• _WHAT THE EXERCISE ASKS_:
Filter the entries for lines with the word "pentru".

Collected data
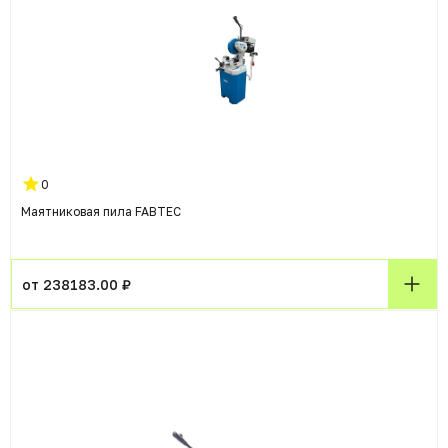
0
Маятниковая пила FABTEC
от 238183.00 ₽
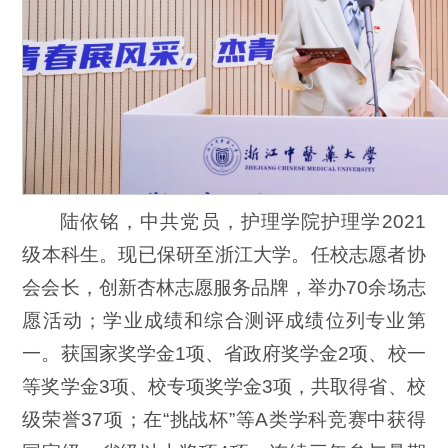
陆依铭，中共党员，护理学院护理学2021
级本科生。现已保研至浙江大学。任校志愿者协
会会长，创新杏林志愿服务品牌，举办70余场志
愿活动；学业成绩和综合测评成绩位列专业第
一。获国家奖学金1项、省政府奖学金2项、校一
等奖学金3项、校专项奖学金3项，共取得省、校
级荣誉37项；在“挑战杯”等A类学科竞赛中获得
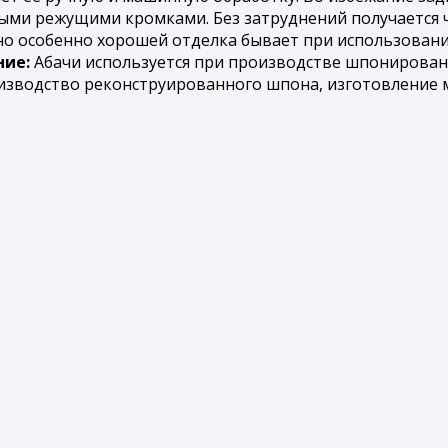
ыми режущими кромками. Без затруднений получается ч
 но особенно хорошей отделка бывает при использован
ие:
Абачи используется при производстве шпонированн
изводство реконструированного шпона, изготовление ме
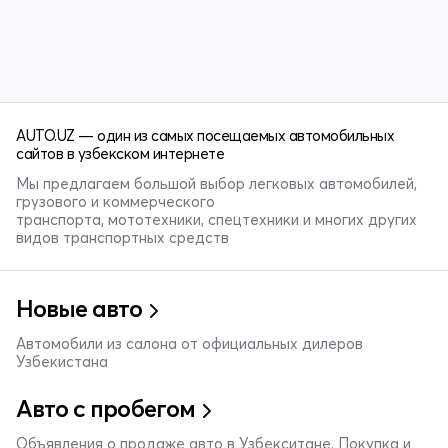
AUTO.UZ — один из самых посещаемых автомобильных
сайтов в узбекском интернете
Мы предлагаем большой выбор легковых автомобилей,
грузового и коммерческого
транспорта, мототехники, спецтехники и многих других
видов транспортных средств
Новые авто
Автомобили из салона от официальных дилеров
Узбекистана
Авто с пробегом
Объявления о продаже авто в Узбекситане. Покупка и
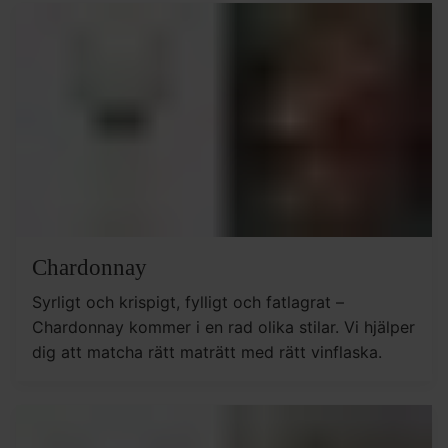
Chardonnay
Syrligt och krispigt, fylligt och fatlagrat –
Chardonnay kommer i en rad olika stilar. Vi hjälper
dig att matcha rätt maträtt med rätt vinflaska.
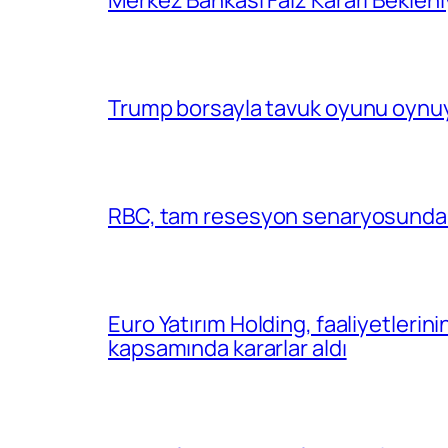
Merkez Bankası Faiz Kararı Bekleni
Trump borsayla tavuk oyunu oynuy
RBC, tam resesyon senaryosunda 
Euro Yatırım Holding, faaliyetlerin
kapsamında kararlar aldı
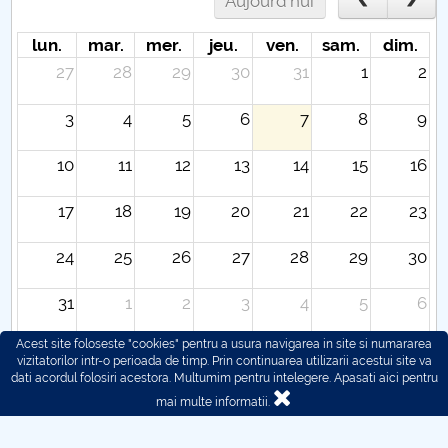
Aujourd'hui
lun.
mar.
mer.
jeu.
ven.
sam.
dim.
27
28
29
30
31
1
2
3
4
5
6
7
8
9
10
11
12
13
14
15
16
17
18
19
20
21
22
23
24
25
26
27
28
29
30
31
1
2
3
4
5
6
Acest site foloseste "cookies" pentru a usura navigarea in site si numararea
vizitatorilor intr-o perioada de timp. Prin continuarea utilizarii acestui site va
dati acordul folosiri acestora. Multumim pentru intelegere.
Apasati aici pentru
mai multe informatii.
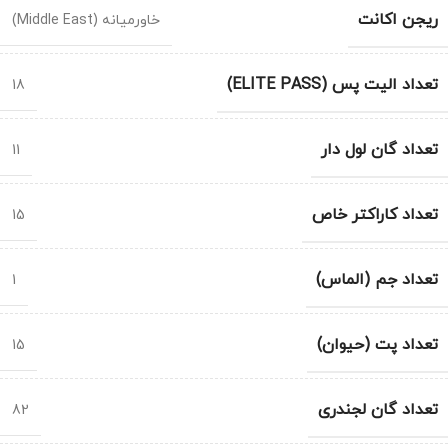
ریجن اکانت
خاورمیانه (Middle East)
تعداد الیت پس (ELITE PASS)
18
تعداد گان لول دار
11
تعداد کاراکتر خاص
15
تعداد جم (الماس)
1
تعداد پت (حیوان)
15
تعداد گان لجندری
82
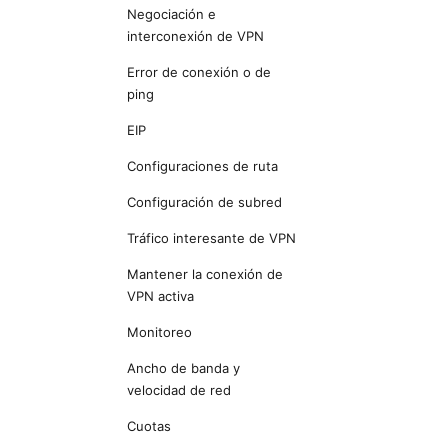
Negociación e
interconexión de VPN
Error de conexión o de
ping
EIP
Configuraciones de ruta
Configuración de subred
Tráfico interesante de VPN
Mantener la conexión de
VPN activa
Monitoreo
Ancho de banda y
velocidad de red
Cuotas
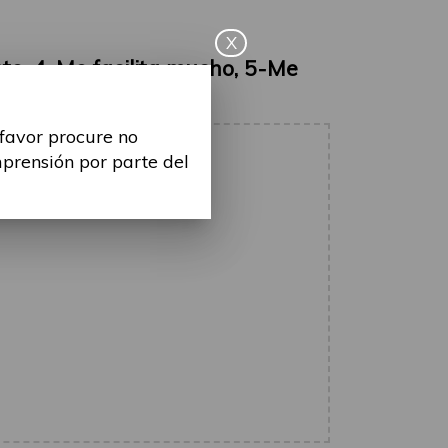
X
nte, 4-Me facilita mucho, 5-Me
 favor procure no
mprensión por parte del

• _SOLUTION FOR THIS EXERCISE_:
Acest site foloseste "cookies" pentru a usura navigarea in site si numararea
dati acordul folosiri acestora. Multumim pentru intelegere.
Apasati aici pentru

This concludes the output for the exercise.